C’est d’ailleurs ce dernier aspect qui pourrait devenir le plus marquant. En 1979, les bouleversements au Moyen-Orient ont fait grimper en flèche les prix de l’énergie (comme c’est le cas aujourd’hui), et les économies occidentales se sont effondrées. Quoi qu’il advienne dans les prochains jours, il doit être clair que la brève conférence de presse de Poutine du 22 février agit comme prévu, comme un puissant accélérateur. La "destruction constructive" de l’ancien Ordre Mondial va se dérouler plus rapidement que beaucoup d’entre nous l’avaient imaginé. Elle marque la fin des illusions - la fin de l’idée que l’ordre imposé par les États-Unis et fondé sur des règles constitue toujours une option.

Comment alors interpréter l’extrême colère de l’Occident ? Simplement ceci : En fin de compte, il y a la réalité. Et cette réalité - c’est-à-dire ce que l’Occident peut faire à ce sujet - est tout ce qui compte - c’est-à-dire ... peu de choses.

La première prise de conscience brutale qui sous-tend la colère est que l’Occident n’a pas l’intention - et surtout pas la capacité - de contrer militairement les mouvements de la Russie. Biden a répété le mantra "pas de bottes sur le terrain" à la suite des opérations militaires russes. Et pour l’Europe, l’imposition d’un régime de sanctions à la Russie ne pouvait pas tomber à un pire moment. L’Europe est confrontée à la récession et à une crise énergétique préexistante (qui sera considérablement aggravée par le fait que l’Allemagne offre Nordstream 2 en sacrifice aux dieux de la vengeance). Et la montée en flèche de l’inflation (aggravée par le prix du pétrole à 100 dollars) provoque une crise des taux d’intérêt et des obligations souveraines. Maintenant, la pression sera sur l’Europe pour trouver des sanctions supplémentaires.

Des sanctions, il y en aura - et elles toucheront directement les Européens dans leur poche. Certains États européens mènent un combat d’arrière-garde pour limiter les sanctions qui pourraient aggraver la récession européenne à venir. Toutefois, dans les faits, l’Europe s’auto-sanctionne (c’est elle qui souffrira le plus de ses propres sanctions), et Moscou a promis de riposter à toute sanction d’une manière qui nuira aux États-Unis et à l’Europe. Nous sommes dans une nouvelle ère. Cette perspective et l’impuissance face à elle doivent expliquer une grande partie de la frustration et de la colère des Européens.

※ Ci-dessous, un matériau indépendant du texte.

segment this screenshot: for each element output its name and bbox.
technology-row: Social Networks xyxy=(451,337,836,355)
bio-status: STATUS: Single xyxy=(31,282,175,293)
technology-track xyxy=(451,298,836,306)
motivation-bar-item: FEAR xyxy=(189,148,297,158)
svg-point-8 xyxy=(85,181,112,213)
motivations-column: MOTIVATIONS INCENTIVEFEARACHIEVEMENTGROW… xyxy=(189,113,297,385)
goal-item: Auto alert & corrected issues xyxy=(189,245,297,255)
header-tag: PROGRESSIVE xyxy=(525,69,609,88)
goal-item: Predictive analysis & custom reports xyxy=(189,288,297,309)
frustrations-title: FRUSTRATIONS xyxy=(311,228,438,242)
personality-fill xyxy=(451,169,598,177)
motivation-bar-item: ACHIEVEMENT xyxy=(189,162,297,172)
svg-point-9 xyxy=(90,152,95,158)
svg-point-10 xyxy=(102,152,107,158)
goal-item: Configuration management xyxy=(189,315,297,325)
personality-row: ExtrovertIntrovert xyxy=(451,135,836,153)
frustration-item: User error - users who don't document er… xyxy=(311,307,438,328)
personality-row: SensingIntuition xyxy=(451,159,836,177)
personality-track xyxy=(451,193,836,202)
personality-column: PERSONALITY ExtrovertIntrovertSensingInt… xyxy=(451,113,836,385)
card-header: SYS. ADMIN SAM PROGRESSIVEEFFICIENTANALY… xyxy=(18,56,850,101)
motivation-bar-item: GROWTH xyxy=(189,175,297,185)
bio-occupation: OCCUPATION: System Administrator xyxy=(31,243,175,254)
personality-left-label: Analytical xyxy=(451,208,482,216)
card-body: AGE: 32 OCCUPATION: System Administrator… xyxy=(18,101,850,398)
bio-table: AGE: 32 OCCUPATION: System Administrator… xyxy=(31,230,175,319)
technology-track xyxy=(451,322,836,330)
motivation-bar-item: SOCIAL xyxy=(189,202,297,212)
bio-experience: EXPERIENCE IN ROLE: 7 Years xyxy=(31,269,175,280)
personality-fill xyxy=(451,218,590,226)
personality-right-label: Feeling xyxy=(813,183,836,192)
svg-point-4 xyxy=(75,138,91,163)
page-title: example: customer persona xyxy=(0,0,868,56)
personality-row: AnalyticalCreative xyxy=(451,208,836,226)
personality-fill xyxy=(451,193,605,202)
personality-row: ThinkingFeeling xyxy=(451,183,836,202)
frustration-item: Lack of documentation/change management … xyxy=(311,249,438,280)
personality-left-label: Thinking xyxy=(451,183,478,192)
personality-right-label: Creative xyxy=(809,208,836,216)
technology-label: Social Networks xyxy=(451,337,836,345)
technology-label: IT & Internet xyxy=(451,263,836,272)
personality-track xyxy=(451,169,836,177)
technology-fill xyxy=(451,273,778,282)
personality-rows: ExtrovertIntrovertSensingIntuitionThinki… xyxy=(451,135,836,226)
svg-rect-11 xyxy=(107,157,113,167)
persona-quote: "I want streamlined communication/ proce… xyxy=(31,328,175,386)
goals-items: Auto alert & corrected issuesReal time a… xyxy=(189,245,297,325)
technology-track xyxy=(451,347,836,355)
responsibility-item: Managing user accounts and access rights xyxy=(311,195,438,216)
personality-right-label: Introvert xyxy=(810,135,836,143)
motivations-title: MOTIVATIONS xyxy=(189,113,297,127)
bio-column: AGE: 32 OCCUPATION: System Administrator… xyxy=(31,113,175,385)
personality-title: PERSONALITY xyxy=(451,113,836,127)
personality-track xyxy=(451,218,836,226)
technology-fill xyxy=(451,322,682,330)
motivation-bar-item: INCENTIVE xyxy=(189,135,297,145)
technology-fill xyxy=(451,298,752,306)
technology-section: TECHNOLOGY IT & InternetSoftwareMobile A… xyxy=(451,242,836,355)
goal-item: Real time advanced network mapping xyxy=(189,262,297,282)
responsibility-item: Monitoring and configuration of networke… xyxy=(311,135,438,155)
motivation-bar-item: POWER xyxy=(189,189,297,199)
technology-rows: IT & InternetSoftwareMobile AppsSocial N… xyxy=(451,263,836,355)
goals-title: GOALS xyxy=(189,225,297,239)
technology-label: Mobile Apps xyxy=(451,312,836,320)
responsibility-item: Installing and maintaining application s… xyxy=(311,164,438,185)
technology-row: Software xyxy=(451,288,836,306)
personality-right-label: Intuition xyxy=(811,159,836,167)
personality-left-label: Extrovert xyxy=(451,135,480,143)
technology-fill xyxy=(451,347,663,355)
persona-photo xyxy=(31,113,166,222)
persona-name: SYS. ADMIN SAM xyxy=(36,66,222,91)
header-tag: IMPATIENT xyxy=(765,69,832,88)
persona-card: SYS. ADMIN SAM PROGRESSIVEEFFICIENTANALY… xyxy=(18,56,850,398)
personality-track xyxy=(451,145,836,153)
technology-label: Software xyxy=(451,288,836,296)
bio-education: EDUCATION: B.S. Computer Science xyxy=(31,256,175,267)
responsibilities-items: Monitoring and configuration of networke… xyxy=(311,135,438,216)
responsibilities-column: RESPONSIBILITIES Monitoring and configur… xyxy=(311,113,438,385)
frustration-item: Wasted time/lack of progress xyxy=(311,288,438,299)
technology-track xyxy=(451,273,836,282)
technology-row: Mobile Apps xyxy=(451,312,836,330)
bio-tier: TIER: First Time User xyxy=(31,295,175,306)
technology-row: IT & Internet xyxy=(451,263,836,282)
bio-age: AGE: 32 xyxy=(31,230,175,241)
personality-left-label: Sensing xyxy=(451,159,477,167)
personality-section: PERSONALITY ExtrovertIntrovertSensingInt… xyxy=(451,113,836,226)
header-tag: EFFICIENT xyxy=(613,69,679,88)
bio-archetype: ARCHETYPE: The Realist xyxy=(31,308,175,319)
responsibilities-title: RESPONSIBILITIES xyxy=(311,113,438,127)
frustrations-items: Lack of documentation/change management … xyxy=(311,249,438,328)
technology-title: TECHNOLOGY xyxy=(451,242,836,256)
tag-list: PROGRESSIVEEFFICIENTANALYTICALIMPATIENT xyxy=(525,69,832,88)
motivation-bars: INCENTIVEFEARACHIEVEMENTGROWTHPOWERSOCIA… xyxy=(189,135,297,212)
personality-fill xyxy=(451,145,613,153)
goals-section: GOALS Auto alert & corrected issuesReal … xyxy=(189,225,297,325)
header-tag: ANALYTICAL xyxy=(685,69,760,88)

Washington prétend disposer d’une "arme fatale" ciblant Moscou : sanctionner les puces semi-conductrices. "Ce serait l’équivalent moderne d’un embargo pétrolier du XXe siècle, puisque les puces sont le carburant essentiel de l’économie électronique", affirme Ambrose Evans Pritchard dans The Telegraph : "Mais cela aussi est un jeu dangereux. Poutine a les moyens de couper les minerais et les gaz essentiels nécessaires pour soutenir la chaîne d’approvisionnement de l’Occident en puces à semi-conducteurs". En bref, le contrôle exercé par Moscou sur les minéraux stratégiques clés pourrait lui donner un effet de levier, comparable à la mainmise de l’OPEP sur l’énergie en 1973.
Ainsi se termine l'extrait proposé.